Even large companies sometimes make cultural blunders in marketing. This might be because of short-sightedness, hurrying to get a product to market before enough research is done, or simply not thinking enough about the sensibilities of a different country.
Examples of cultural blunders in marketing
Mistakes can happen with translations. Schweppes Tonic Water became Schweppes Toilet Water in Italy.
Ikea, the Swedish furniture giant, almost named a desk “Fartfull” before someone realized that probably wasn’t a good name for it.
It turned out that the Italian mineral water named Traficante translated to mean “drug dealer.”
Another cultural blunder in marketing came when UK sports manufacturer Umbro named their new trainers the Zyklon. That was revealed to be the name of a gas the Nazis used in their death camps.
Honda was forced to rename one of its cars after it came to light that the original name when translated referred to a woman’s genitals in some Nordic countries.

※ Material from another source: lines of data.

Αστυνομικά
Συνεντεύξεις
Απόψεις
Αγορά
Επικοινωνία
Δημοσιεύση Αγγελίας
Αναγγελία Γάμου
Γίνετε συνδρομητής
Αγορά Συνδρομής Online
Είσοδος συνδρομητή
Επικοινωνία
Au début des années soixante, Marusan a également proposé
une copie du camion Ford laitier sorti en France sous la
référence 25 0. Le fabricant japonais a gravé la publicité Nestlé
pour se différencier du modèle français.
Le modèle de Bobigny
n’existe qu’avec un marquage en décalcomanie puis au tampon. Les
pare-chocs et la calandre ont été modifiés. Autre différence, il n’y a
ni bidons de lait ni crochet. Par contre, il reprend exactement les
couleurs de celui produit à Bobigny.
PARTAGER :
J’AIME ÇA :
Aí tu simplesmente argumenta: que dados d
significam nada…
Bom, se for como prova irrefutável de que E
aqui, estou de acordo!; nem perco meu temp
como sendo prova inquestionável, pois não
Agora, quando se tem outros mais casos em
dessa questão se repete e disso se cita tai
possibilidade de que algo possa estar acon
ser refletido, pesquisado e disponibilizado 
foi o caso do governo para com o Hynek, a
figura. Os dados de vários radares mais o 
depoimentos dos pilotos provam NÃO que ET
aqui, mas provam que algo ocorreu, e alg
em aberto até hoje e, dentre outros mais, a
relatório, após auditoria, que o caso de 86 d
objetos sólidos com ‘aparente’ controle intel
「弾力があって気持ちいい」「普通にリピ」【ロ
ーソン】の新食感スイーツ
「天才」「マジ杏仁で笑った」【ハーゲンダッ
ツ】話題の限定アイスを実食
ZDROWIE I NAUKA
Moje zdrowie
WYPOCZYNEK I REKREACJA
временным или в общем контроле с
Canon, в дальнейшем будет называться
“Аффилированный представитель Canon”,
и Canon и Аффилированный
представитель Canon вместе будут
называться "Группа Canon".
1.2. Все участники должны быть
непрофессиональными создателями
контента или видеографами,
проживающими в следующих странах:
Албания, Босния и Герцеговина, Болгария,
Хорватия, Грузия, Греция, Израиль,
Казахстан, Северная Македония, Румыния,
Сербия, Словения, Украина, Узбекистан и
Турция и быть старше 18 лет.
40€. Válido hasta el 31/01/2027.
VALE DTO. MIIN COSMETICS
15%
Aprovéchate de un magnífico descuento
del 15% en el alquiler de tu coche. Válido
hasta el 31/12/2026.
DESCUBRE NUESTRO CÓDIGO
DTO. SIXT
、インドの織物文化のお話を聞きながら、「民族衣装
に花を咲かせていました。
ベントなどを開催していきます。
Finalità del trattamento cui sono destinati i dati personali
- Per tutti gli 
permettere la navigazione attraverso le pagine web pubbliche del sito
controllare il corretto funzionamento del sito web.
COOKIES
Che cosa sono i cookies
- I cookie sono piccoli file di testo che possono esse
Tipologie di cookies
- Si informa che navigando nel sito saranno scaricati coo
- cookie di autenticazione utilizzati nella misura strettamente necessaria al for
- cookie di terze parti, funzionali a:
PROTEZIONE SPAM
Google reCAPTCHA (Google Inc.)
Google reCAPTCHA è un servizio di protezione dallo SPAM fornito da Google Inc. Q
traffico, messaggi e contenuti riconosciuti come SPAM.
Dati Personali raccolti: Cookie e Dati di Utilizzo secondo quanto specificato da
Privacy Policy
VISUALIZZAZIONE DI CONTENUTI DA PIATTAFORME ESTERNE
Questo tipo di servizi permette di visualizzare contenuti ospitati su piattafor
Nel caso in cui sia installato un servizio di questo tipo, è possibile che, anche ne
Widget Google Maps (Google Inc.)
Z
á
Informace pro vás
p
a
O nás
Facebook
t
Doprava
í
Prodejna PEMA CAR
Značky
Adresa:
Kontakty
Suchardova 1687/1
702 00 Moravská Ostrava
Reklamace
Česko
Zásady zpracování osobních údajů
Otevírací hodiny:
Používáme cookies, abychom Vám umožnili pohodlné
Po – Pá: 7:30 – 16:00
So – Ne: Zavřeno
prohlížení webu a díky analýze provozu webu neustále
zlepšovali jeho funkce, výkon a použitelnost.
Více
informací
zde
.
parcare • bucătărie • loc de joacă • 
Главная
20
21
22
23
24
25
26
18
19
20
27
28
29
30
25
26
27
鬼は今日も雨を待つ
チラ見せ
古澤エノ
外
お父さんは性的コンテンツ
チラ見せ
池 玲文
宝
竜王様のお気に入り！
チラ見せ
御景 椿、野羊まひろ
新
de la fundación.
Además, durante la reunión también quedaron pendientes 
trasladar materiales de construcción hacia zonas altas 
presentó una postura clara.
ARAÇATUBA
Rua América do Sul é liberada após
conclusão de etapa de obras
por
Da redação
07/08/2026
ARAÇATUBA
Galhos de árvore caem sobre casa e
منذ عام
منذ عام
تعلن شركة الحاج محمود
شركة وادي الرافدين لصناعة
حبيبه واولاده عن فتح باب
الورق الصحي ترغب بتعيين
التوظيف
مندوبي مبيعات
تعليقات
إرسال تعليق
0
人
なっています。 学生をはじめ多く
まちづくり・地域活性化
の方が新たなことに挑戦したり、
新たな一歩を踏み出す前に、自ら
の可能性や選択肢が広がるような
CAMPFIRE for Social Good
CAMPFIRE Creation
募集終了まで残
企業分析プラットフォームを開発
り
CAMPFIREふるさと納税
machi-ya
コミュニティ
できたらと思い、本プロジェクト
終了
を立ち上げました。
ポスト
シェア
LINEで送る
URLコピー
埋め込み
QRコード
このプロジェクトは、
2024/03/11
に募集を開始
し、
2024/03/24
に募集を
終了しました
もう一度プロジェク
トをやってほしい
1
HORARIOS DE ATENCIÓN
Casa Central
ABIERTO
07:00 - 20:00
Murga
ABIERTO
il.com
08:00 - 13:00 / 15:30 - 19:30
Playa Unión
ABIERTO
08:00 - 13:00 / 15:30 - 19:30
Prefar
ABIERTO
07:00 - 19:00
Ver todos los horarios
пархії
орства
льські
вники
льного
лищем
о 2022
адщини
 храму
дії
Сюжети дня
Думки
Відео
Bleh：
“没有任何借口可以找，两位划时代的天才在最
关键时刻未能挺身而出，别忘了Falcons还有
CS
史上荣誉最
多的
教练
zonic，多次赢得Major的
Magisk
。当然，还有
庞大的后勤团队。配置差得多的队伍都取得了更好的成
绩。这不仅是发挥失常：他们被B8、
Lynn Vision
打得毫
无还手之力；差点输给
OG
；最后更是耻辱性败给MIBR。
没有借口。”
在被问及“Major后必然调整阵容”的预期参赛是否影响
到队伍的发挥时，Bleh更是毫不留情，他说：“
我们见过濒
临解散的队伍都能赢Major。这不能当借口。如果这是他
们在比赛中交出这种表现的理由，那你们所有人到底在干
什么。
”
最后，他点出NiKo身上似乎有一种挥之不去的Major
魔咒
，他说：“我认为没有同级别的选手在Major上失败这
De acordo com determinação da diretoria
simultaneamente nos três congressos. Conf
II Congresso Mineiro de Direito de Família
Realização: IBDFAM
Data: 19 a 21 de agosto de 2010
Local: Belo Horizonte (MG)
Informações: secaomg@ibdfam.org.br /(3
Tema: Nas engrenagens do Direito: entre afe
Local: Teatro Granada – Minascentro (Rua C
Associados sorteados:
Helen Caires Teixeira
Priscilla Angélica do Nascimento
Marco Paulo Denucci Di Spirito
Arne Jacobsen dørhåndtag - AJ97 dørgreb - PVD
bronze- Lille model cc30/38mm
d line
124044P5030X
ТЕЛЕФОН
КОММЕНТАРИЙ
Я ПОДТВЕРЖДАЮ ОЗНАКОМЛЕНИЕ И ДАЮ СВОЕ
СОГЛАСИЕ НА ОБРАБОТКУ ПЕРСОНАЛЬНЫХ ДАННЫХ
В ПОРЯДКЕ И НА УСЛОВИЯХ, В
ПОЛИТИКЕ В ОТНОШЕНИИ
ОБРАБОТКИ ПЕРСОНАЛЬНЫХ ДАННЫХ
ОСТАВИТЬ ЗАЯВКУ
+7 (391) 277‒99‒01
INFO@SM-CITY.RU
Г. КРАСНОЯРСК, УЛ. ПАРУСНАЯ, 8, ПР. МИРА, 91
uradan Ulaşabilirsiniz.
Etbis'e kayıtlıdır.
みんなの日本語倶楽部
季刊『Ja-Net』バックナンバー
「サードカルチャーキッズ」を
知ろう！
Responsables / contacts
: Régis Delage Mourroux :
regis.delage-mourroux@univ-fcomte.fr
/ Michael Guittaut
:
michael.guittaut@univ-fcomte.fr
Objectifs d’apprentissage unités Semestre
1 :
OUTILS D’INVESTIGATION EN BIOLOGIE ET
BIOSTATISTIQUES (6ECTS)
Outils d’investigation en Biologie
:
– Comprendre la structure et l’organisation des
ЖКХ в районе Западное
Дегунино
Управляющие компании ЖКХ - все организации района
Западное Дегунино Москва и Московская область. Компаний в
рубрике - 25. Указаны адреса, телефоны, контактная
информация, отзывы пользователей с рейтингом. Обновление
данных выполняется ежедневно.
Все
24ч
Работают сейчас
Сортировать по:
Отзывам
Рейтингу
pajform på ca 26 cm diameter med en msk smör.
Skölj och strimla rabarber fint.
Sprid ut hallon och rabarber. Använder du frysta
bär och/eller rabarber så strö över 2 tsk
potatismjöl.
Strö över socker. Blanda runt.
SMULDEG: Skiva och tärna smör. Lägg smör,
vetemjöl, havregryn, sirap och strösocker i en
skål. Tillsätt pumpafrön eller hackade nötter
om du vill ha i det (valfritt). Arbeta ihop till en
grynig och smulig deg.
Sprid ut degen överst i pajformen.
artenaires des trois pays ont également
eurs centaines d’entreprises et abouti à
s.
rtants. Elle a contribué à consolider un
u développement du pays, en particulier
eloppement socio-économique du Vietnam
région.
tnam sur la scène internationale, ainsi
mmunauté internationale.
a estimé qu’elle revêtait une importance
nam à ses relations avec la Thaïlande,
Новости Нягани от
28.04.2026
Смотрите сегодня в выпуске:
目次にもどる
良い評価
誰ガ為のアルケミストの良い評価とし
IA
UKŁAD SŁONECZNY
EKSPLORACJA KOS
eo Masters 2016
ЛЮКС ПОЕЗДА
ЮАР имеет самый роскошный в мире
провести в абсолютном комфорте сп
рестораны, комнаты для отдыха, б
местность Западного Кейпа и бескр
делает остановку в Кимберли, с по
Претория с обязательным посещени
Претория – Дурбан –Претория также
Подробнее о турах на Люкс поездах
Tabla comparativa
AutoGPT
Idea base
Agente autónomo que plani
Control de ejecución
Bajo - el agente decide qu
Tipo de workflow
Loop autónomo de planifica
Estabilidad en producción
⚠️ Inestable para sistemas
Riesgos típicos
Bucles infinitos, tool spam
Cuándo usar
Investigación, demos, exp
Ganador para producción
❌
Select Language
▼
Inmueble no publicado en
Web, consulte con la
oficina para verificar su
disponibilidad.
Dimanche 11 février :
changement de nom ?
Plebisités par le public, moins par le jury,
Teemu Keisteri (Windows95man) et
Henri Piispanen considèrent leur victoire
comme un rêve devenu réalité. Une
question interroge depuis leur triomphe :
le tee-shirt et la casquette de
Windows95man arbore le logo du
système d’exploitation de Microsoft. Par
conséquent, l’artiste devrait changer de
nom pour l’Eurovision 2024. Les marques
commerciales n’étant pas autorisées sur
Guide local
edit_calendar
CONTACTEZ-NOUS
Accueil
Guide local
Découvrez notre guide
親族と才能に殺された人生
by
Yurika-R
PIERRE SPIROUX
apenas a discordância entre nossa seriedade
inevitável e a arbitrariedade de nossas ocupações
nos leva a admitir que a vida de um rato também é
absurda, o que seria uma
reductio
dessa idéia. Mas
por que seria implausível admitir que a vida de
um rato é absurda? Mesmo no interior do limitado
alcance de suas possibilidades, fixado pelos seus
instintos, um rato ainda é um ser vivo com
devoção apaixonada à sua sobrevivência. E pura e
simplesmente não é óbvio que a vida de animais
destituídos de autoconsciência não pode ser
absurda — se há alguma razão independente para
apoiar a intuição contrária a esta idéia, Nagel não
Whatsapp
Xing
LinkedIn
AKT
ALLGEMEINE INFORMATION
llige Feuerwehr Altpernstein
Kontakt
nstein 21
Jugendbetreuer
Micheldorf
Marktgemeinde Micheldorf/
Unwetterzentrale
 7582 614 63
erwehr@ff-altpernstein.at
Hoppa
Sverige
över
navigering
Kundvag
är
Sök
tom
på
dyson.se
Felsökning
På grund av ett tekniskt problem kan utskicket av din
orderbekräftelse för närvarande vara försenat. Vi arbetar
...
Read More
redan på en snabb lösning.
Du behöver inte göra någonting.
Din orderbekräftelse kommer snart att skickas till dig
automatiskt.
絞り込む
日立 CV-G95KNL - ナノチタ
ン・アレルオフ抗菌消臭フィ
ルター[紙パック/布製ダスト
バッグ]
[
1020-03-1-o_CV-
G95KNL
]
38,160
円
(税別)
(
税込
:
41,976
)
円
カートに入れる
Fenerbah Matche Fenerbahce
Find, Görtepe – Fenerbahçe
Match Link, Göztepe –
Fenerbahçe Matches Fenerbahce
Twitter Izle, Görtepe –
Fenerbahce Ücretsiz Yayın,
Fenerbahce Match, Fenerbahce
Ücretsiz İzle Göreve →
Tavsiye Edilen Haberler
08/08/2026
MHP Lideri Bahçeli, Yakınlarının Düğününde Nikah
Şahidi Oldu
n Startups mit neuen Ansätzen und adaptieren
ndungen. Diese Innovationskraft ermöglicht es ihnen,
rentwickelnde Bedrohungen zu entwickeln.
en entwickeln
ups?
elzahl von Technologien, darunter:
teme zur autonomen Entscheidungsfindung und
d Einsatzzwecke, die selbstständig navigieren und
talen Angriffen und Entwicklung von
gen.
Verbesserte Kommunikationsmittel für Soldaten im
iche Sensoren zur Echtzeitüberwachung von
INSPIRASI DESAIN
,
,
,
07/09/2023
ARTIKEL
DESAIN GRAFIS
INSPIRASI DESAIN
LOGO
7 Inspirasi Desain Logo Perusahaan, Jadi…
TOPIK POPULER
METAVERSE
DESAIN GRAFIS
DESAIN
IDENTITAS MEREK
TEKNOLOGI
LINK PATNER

Tesco had cartons of bacon flavored Pringles displayed near a major Muslim mosque in London’s Whitechapel area. Since Muslims do not eat bacon, some called this insensitive. Others called it a cultural blunder in marketing.
Hitler ice cream cones? People asked why anyone would give them this name. It turned out that the owner of the company apparently named the product after a quick-tempered relative.
The Food Basics grocery store initiated a promotion of Halal chicken, a Muslim product, to celebrate a Sikh religious holiday. The problem with that was that Halal meat is forbidden for practicing Sikhs. The marketing team must have confused Sikhs with Muslims.
In Africa pictures of what is contained in a food product are often printed on the labels. This is done because most people there are illiterate. So, there was widespread confusion when Gerber put pictures of babies on their baby food jars.
These examples show that many times companies don’t consider how their products will be received by the local and/or regional cultures internationally. Do they just assume their country’s products will be accepted unconditionally? Sometimes that seems to be the case. Unfortunately, though, there are many examples that show this often doesn’t work.
Poor cultural awareness is often the reason behind cultural blunders in marketing. It’s important to think beyond your own country’s religions, mores, styles, and preferences when developing marketing content and products for other countries. Not taking the time to do this can be disastrous.
What happens when something goes wrong and cultural blunders in marketing occur? Feelings might be hurt. Anger may even be aroused. It can negatively affect the product involved. The company might be embarrassed. Needless to say, all of these were not the desired outcomes.
It’s surprising that huge corporations are among those who have made cultural blunders in marketing. After all, they probably have teams of marketing professionals and budgets running into the millions of dollars.
There are a number of things that go into a marketing strategy. Something that should be basic is making sure not to make any cultural blunders in marketing.